== Segment start ==

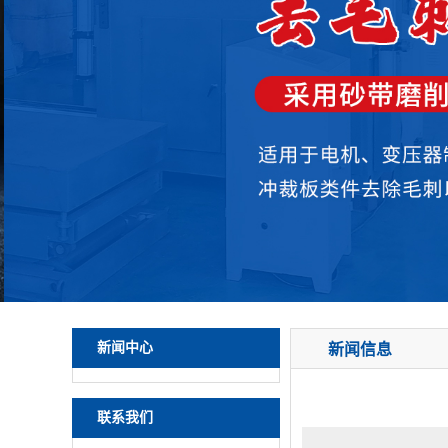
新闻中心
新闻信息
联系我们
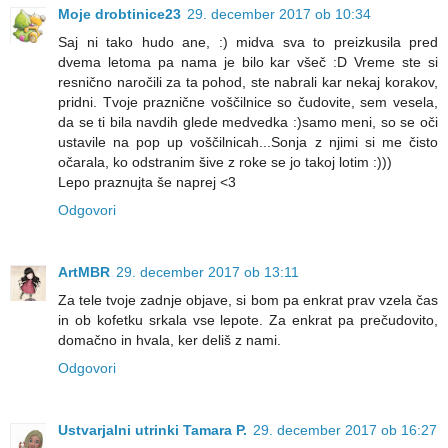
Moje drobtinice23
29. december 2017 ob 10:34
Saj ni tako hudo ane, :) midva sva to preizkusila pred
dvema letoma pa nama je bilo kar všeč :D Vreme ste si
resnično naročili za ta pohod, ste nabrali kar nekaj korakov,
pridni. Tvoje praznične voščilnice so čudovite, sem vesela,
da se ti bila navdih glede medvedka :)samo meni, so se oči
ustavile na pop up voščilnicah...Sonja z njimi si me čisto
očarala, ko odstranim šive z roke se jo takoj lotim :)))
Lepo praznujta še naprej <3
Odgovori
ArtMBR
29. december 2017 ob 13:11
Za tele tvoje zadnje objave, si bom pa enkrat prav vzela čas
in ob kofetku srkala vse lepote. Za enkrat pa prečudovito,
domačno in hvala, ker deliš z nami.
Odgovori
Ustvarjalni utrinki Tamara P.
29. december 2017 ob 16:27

== Segment end ==
== Segment start ==

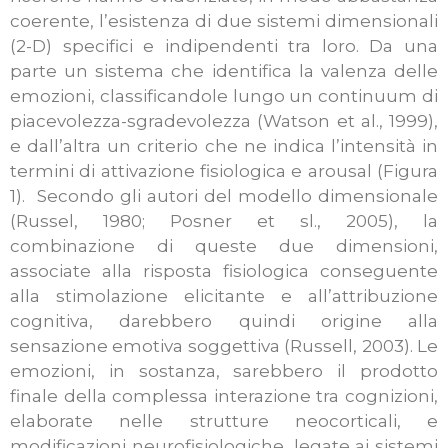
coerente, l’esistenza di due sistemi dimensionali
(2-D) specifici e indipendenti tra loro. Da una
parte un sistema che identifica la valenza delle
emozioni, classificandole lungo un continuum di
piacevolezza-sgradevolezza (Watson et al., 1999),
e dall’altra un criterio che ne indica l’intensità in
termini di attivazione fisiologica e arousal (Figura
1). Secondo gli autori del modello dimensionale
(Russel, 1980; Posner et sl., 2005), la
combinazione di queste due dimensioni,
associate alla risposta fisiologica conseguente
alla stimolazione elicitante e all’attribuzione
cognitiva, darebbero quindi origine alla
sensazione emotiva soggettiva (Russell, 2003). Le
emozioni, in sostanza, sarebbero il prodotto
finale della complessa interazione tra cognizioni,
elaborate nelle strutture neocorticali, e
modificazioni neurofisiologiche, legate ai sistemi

== Segment end ==

INSTRUCTIONS TO FOLLOW:
Using the records above, copy word for word the line with "29. december 2017 ob 10:34", the line with "očarala, ko odstranim", and every line between them.

ANSWER TO THE EXERCISE:
29. december 2017 ob 10:34
Saj ni tako hudo ane, :) midva sva to preizkusila pred
dvema letoma pa nama je bilo kar všeč :D Vreme ste si
resnično naročili za ta pohod, ste nabrali kar nekaj korakov,
pridni. Tvoje praznične voščilnice so čudovite, sem vesela,
da se ti bila navdih glede medvedka :)samo meni, so se oči
ustavile na pop up voščilnicah...Sonja z njimi si me čisto
očarala, ko odstranim šive z roke se jo takoj lotim :)))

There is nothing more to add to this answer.